Много лет назад – столько лет, сколько пальцев на двух руках и еще на одной, – он, тогда еще совсем молодой, уводил Чужака, захваченного Черным. С наказом уводил: «Смотри! Чтобы ваши его не били, кормили, обували-одевали да глаз с него не спускали. Чтобы слова с ним никто сказать не смел, чтобы никакого дела ему никто дать не смел. Пусть живет так! Год – тут, год – там. А настанет срок – вы же за ним пойдете и мне его вернете».
Тогда он, молодой, даже сочувствовал пленнику, хотя, конечно, нарушить наказ Черного Колдуна не смел. Да и никто из них, живущих поблизости от Его обители, не осмелился бы перечить Черному. Ненавидели – многие, боялись – все, а вот выступить против – никто. И он, молодой, боялся и ненавидел. И хотел, чтобы пленник сбежал, но… только не из его рук. Не потому ли и намекнул тогда, чтобы передавали Чужака подальше. Авось, мол… Дурак. Молодой недотепа. Устроил, называется, – Чужаку на радость, себе на погибель.
Седовласый оглянулся и вздохнул. Из пятерых осталось четверо. Но они уже не те сопливые юнцы, едва ли не верившие глупым побасенкам о какой-то Бессмертной, якобы ждущей кого-то, о дурацкой Древней Клятве. Чепуха все это. Теперь они знают что такое – Истинная Сила. Они сами посвящены этой Силе. Они уже давно не сыновья Бизона (только бывшие их сородичи и не подозревают об этом). Их истинный Тотем – Тот, кого и Живущий в горах не смеет назвать по имени. Он и его воинство. Властители. Хозяева Мира. И сам Живущий в горах для них теперь не Черный Колдун, а Великий. И его повеления для них – единственный закон.
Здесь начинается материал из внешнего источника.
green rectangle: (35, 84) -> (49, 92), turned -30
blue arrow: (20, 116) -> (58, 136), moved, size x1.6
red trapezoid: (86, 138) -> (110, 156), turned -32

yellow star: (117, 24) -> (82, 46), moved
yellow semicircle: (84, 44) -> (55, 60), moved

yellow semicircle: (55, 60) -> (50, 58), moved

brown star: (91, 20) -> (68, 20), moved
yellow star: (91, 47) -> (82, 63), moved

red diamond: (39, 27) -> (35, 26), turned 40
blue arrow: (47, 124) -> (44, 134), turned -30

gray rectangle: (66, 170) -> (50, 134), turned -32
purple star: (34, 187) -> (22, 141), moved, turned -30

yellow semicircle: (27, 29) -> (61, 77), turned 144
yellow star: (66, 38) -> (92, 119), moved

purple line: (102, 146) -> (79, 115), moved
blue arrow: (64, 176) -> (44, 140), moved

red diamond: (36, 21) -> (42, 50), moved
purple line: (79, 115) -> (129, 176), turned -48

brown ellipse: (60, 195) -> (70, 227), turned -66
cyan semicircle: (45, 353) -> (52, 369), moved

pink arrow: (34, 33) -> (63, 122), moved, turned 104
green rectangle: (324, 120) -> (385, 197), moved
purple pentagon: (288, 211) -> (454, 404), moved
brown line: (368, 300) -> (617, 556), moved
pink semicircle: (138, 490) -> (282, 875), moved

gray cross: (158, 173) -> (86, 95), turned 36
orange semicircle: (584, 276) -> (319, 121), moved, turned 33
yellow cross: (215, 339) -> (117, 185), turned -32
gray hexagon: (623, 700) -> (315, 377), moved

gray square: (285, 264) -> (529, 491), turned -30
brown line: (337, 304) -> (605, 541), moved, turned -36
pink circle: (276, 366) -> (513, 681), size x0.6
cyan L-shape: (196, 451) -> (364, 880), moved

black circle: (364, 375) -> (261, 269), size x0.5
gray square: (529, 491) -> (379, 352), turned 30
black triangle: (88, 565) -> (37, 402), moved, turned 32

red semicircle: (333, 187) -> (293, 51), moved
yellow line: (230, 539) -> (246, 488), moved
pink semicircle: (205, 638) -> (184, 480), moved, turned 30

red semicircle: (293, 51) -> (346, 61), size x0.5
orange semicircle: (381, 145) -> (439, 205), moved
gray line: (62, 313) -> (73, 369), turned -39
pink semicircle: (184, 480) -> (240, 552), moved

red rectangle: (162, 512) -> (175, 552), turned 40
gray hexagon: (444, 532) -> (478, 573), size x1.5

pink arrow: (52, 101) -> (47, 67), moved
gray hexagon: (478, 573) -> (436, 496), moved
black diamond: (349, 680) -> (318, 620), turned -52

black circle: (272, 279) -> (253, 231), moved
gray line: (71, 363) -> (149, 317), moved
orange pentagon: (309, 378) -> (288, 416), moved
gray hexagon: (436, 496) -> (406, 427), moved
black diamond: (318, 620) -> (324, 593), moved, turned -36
Посвящены четверо из тех, кто уводил Чужака. Пятый отказался, и его настигла Кара. Теперь с ними – его младший брат, тот, кто сейчас там, наверху. Он пройдет испытание и станет одним из них. Конечно, их Посвящение – не то, что прошел Великий, и уж тем более не то, что предстоит пройти его внуку. Вот кто будет истинно велик!..
…Но для этого нужно во что бы то ни стало перехватить его отца.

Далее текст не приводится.